The last version of the paper is here.
The slides presented at SEFM are here.
The dot2c tool is here. It is a python script.

The approach: The model is developed and exported in the .dot format. Later, it is translated into the code that is attached to a running kernel using the trace subsystem features.

The code for the model Scheduling While in Atomic verification is here.
The code for the model Wake-up in Preemptive verification is here.
Both models can run on recent Linux kernel + PREEMPT_RT with the following options enabled:

CONFIG_PREEMPT_RT_FULL=y
CONFIG_PREEMPTIRQ_TRACEPOINTS=y

The Need-resched Forces Scheduling set-up other than depending on the above configs, depends on the patchset that adds the tracepoints needed in the Linux Task Model, in the PREEMPT_RT mode. The kernel also needs to be configured as uni-processor (as a dependency for the task model).

Bug description

Problem 1

The preempt_irq tracepoint only traces in the disable <-> enable case. Which is correct, but think about this case:

	THREAD					IRQ				
	   |					 |
preempt_disable() {
	__preempt_count_add(1)
 			------->	smp_apic_timer_interrupt() {
						preempt_disable()
							do not trace because preempt count is >= 1
						....
						preempt_enable()
							do not trace because preempt count is != 0
			<-------	}
	trace_preempt_disable();
}

In words: if an IRQ takes place in between the disable and the trace, we might miss the preempt disable of an IRQ. A possible solution for this is to disable IRQs between the preempt_count_add/sub and the trace.

Problem 2

The preempt_irq tracepoint only traces in the disable <-> enable case. Which is correct, but think about this case:

	THREAD					IRQ				
	   |					 |
preempt_disable_notrace() {
	__preempt_count_add(1)
}

no preemptive section
 			------->	smp_apic_timer_interrupt() {
						preempt_disable()
							do not trace because preempt count is > 1
						....
						preempt_enable()
							do not trace because preempt count is > 1
			<-------	}

preempt_enable_notrace() {
	__preempt_count_sub(1)
}

In words: the preempt_disable_notrace() can hide a non-notrace (which could be traced, if it is in another context). Possible solution: have a per-cpu counter to count the traceable preempt_disable/enable, and use it to print or not.

BUG report and fixes

The problems above were reported to the Linux Kernel Mailing List (Linux kernel development list, the official way to communicate problems and patches), along with a possible fix. The WIP model was included in the report, as the reproducer for the problem. The report is here.

FAQ

Why not eBPF?

who said that? here is the PoC of dot2bpf.

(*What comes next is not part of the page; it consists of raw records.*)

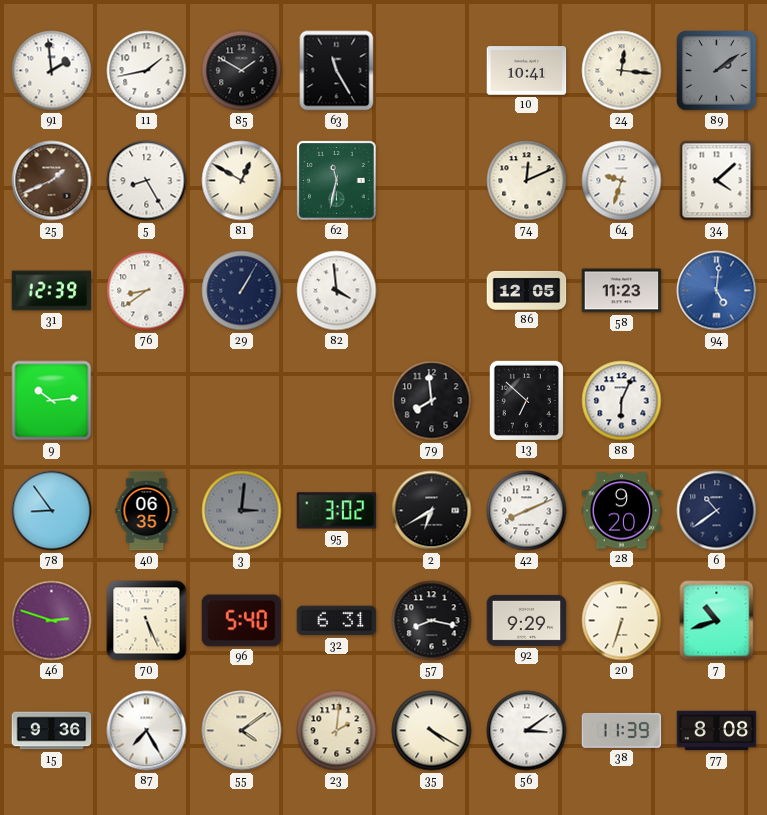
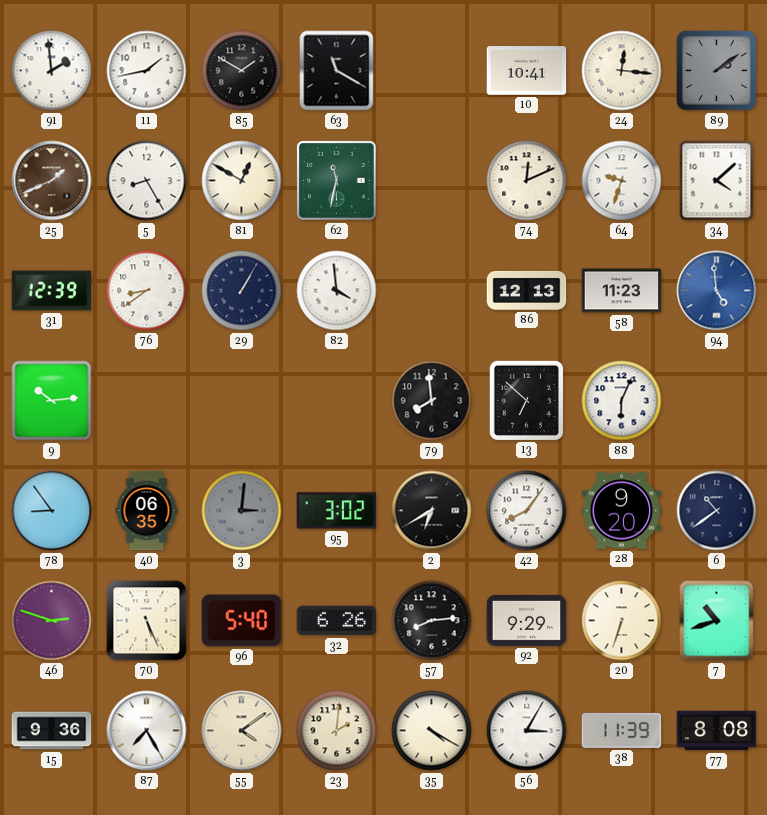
63: 11:25 -> 11:20
86: 12:05 -> 12:13
94: 5:01 -> 4:59
42: 8:11 -> 8:06
32: 6:31 -> 6:26
57: 8:17 -> 8:14
56: 3:09 -> 3:05
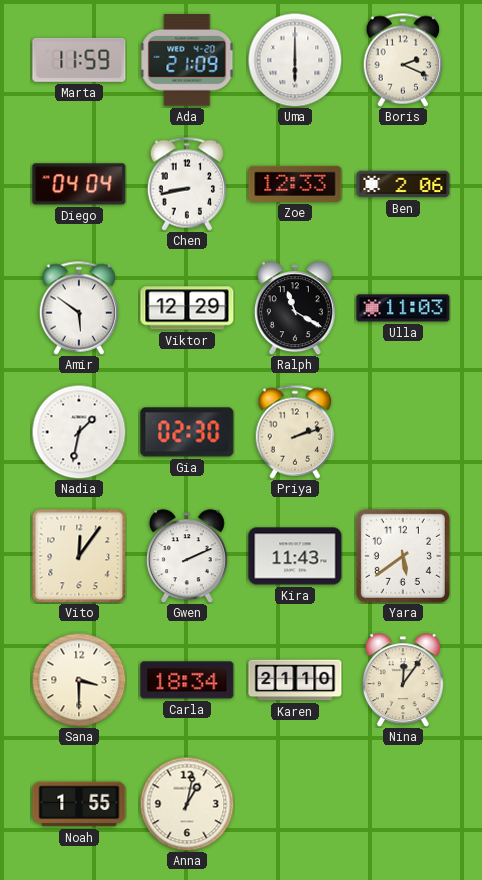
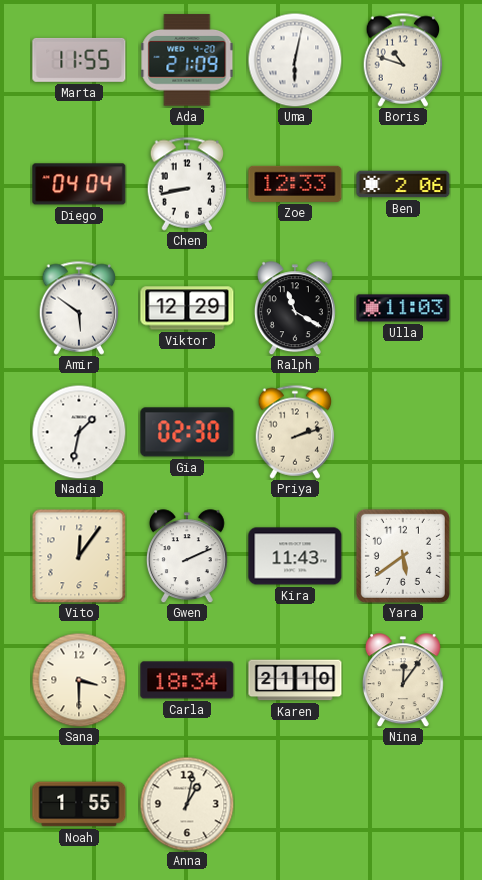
Marta: 11:59 -> 11:55
Uma: 6:00 -> 6:02
Boris: 2:19 -> 10:48
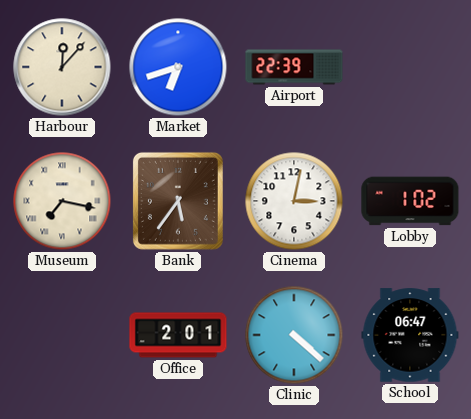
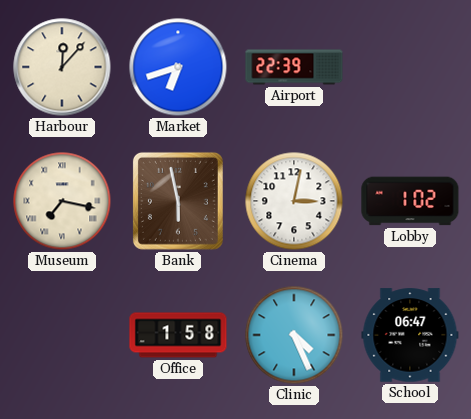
Bank: 5:36 -> 5:58
Office: 2:01 -> 1:58
Clinic: 4:22 -> 4:26
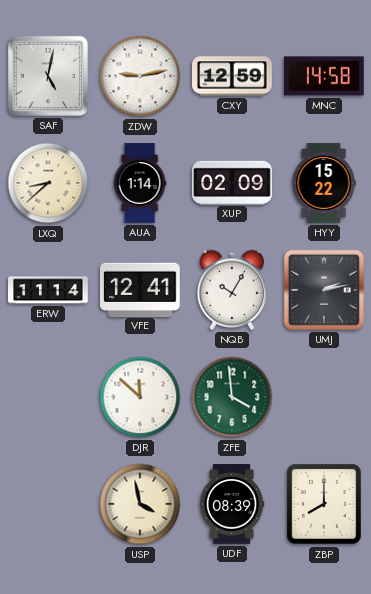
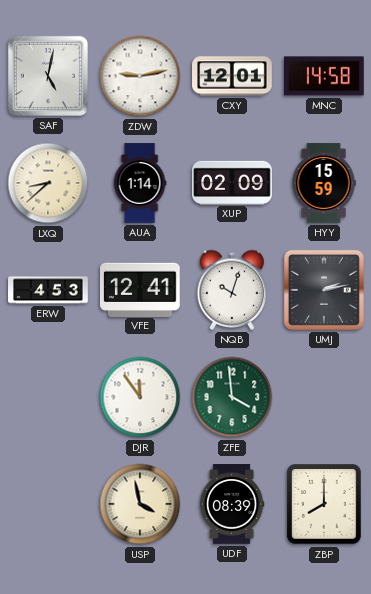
CXY: 12:59 -> 12:01
HYY: 15:22 -> 15:59
ERW: 11:14 -> 4:53
NQB: 10:05 -> 10:03
DJR: 11:52 -> 11:54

Why did the Linux Task Model was not used in the SEFM 2019 paper?

This paper is a Future work of the ISORC 2019’s “Untangling the Intricacies of Thread Synchronization in the PREEMPT_RT Linux Kernel” paper! Unfortunately, the model was not ready to be verified in the kernel at the time that the SEFM paper was written. There are two main reasons:

1) The Linux Task Model (LTM) depends on some kernel patches to work, and also in the interpretation of some tracepoints data that was only implemented in user-space when the paper was being written.

2) The model as is in the current date was modeled to describe the behavior of one single task, concerning other tasks of higher, lower, and equal priority. For the purpose of monitoring the Kernel behavior, the model needs to be modified to monitor any task running. This requires some modeling effort, but it might even reduce the number of states.

However, as the verification is made in constant time for each event occurrence – O(1), two models with the same event set will present a similar overhead, independently of the number of states and transitions. The Need Re-Sched (NRS) model uses all the but the (very low frequency) NMI events of the LTM, so it is a good preview of the LTM overhead. Making the LTM is the primary motivation for efficient verification and is a high-priority future work.

How to deal with the synchronization of events?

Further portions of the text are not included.